Over the past few years the Canucks have jettisoned offensive talent in the likes of Christian Ehrhoff, Cody Hodgson, and Mikael Samuelsson in favour of more banging-type two-way pieces in Jason Garrison, Zack Kassian and David Booth. Before that Boston series, for example, the Canucks seemed to prioritize skill at the draft table. Since 2011 they’ve drafted almost uniformly big forwards.
I don’t think it’s a stretch to argue that Mike Gillis looked at the way the game was being played, read the tea leaves, and decided that his club needed to be better, bigger and tougher to play against at five-on-five. If that came at the expense of some offense, and some power-play offense in particular, so be it.
So the Canucks spend two or three seasons remaking their club more in the image of Dave Tippet’s Coyotes, Claude Julien’s Bruins, Dean Lombardi’s Kings and Ken Hitchcock’s St. Louis Blues. They put together arguably their best five-on-five team during the Vigneault/Gillis era this season. The Canucks stop "blowing the zone" so aggressively in the defensive end preferring to have forwards collapse low, and the Sedins make a concerted (and successful) effort to improve their two-way play, even at the expense of some of their offensive firepower.
So, of course, the way this plays out is that the Canucks end up getting swept in a series in which the team they played against averaged six power-play opportunities per game. Maybe it was the team’s reputation catching up to them, not that it makes this any better.

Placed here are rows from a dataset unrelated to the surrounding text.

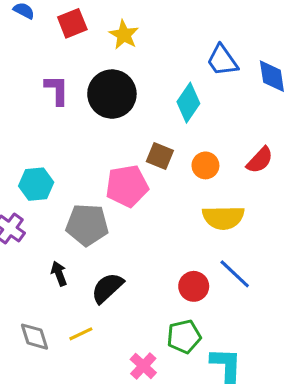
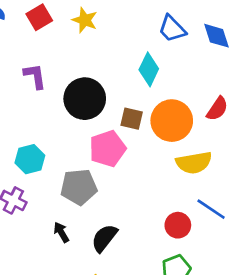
black circle: (112, 94) -> (85, 99), moved
orange circle: (205, 165) -> (172, 121), size x1.8

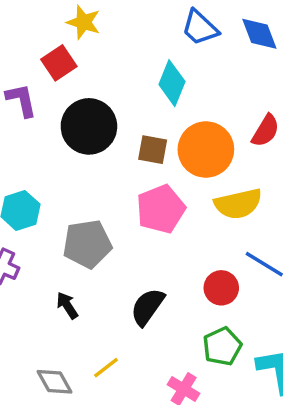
red square: (39, 17) -> (59, 63), moved
pink pentagon: (108, 149) -> (161, 209), moved
black semicircle: (104, 238) -> (147, 307), moved

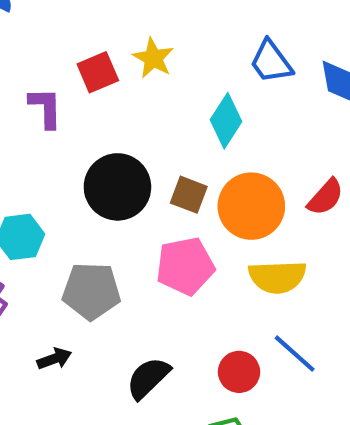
yellow star: (84, 22) -> (153, 58), moved
black circle: (89, 126) -> (117, 187), moved
black arrow: (67, 305) -> (54, 359), turned 92

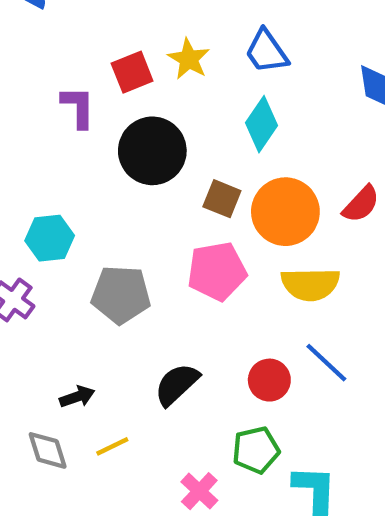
blue trapezoid: (271, 62) -> (267, 52), moved
black circle: (117, 187) -> (152, 151), moved
black arrow: (54, 359) -> (77, 397), moved

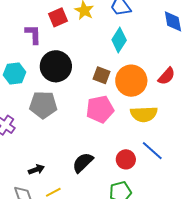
black circle: (152, 151) -> (56, 66), moved
cyan hexagon: (50, 238) -> (15, 73), moved
gray pentagon: (121, 295) -> (43, 105), moved

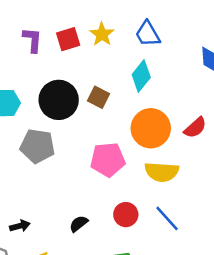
purple L-shape: (33, 34) -> (32, 40), moved
brown square: (102, 75) -> (98, 97), moved
red circle: (126, 159) -> (126, 215), moved
black semicircle: (83, 163) -> (79, 224), size x0.7

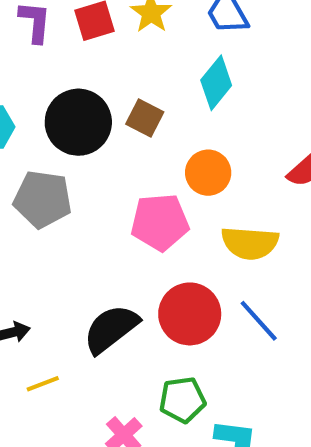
orange circle: (151, 128) -> (208, 173), moved, size x0.7
red circle: (126, 215) -> (190, 314), size x1.5
black semicircle: (79, 224) -> (111, 329), size x1.8

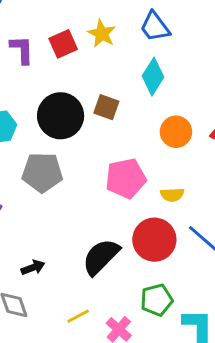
orange circle: (208, 173) -> (176, 132), moved
yellow semicircle: (250, 243) -> (172, 195), moved, size x0.6
yellow line: (43, 384) -> (78, 316), moved

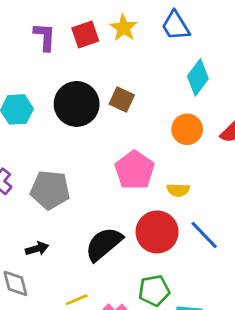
cyan diamond: (153, 77) -> (198, 77), moved
gray pentagon: (42, 172) -> (50, 190), moved
pink pentagon: (126, 178) -> (135, 170), turned -30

Ultimately the Sharks on the power-play outscored the Canucks at even-strength with seven goals to six. Meanwhile the Canucks controlled play – if not the scoring chance battle – at even-strength throughout the series. But it just didn’t matter because this was a series that was decided on special teams.
Which is pretty ironic considering the way the 2011 Stanley Cup Final was officiated, or the way the calls went in the entirety of the postseason in 2012. Don’t ya think?